Amati, the Association of Mediation Assessors, Trainers and Instructors, held their second international conference in Coventry at the beginning of this month (March 2015). The theme was Moving Over: Developing Conversation Training and Hybrid Models in Mediation. This relatively new organisation, aimed at those of us training and assessing mediators, has the aim of “benchmarking best practice” and sharing knowledge amongst its members, which now number over 200 from numerous different countries.

The conference was attended by 25 speakers and delegates from a variety of countries and regulatory environments, which provided a rich environments for discussion and debate on many issues related to mediation, not just training. Among the delegates were not just mediators from different jurisdictions, but also from different practice areas, from the family to public law to the commercial arena. The theme of conversion training and hybrid models sought to address the diverse areas that mediation is practiced in, and raised the question of whether separate training should be offered in these different areas and, if, for example, one had trained primarily in family mediation, one should attend additional training to “convert” to commercial mediation. An alternative view, which represents the training model in some jurisdictions including Ireland, is to offer foundation training in general mediation skills and processes, with add-on training in specialised areas such as family mediation or restorative justice being taken after that.

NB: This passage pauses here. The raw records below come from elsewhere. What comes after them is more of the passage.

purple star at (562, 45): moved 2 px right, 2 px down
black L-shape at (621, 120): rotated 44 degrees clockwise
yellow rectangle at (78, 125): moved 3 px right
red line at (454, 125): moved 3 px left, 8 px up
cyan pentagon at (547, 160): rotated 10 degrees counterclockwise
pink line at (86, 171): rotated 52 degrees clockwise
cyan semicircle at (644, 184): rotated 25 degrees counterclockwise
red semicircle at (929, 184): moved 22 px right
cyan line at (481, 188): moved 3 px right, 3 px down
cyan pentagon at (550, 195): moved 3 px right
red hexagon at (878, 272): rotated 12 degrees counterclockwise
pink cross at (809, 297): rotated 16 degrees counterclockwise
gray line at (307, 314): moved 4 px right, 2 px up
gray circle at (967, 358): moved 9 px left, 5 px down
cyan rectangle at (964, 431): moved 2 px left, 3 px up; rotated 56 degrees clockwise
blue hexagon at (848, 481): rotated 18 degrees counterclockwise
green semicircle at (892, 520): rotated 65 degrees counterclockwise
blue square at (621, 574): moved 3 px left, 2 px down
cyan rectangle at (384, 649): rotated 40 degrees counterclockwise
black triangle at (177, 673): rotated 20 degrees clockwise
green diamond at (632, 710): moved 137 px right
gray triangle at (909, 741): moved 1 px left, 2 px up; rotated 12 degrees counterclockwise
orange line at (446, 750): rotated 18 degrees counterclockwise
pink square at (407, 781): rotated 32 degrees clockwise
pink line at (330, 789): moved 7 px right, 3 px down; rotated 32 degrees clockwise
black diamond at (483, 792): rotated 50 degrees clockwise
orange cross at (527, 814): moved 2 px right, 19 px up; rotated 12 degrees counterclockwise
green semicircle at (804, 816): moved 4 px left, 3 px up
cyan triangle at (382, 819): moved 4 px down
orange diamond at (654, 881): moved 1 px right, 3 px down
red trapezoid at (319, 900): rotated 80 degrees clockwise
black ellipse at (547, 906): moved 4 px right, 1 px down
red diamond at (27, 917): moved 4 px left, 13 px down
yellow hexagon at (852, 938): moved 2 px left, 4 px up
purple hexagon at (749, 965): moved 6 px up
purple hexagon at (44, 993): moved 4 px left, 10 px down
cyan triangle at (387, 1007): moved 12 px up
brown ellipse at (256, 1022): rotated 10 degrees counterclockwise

Under the stewardship of Professor Andrew Goodman, one of the Directors of the organisation, the conference offered a variety of speakers who took different approaches to the issue of training. These included Sir Alan Ward, Chairman of the UK Civil Mediation Council, who gave the keynote address, Jane Gunn, a well known mediation trainer, Judge Avi Schneebalg from Belgium who provided an interesting insight into judicial conciliation, and Iain Christie, Secretary of the CMC who spoke on setting up public-private mediation schemes.

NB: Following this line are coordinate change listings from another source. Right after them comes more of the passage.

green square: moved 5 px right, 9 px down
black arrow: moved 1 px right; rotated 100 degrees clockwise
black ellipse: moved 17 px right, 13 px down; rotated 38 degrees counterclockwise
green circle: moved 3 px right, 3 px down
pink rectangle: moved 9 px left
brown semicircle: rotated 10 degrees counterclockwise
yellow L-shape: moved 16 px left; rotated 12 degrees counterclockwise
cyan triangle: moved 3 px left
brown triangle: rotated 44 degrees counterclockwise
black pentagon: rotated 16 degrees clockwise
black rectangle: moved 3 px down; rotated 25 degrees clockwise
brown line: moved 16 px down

Of particular benefit and interest were the international panel discussions, where panellists from different jurisdictions set out the regulatory environment on mediation training in their countries. The panel and subsequent discussions raised issues such as how many training hours were “enough” in mediation training – anything from 30 to 300! – what kind of organisations can accredit and monitor mediation training and what the content of such training could include. A talk by Paul Randolph, for example, set out some aspects of psychology training that can be delivered to trainee mediators. Gerry Rooney, President of the Mediators’ Institute of Ireland gave a very valuable insight into how quality and standards can be set in training generally, without the need to design separate programmes for separate practice areas. He made the point that general standards of training and practice apply to all areas of mediation and will warrant quality practice.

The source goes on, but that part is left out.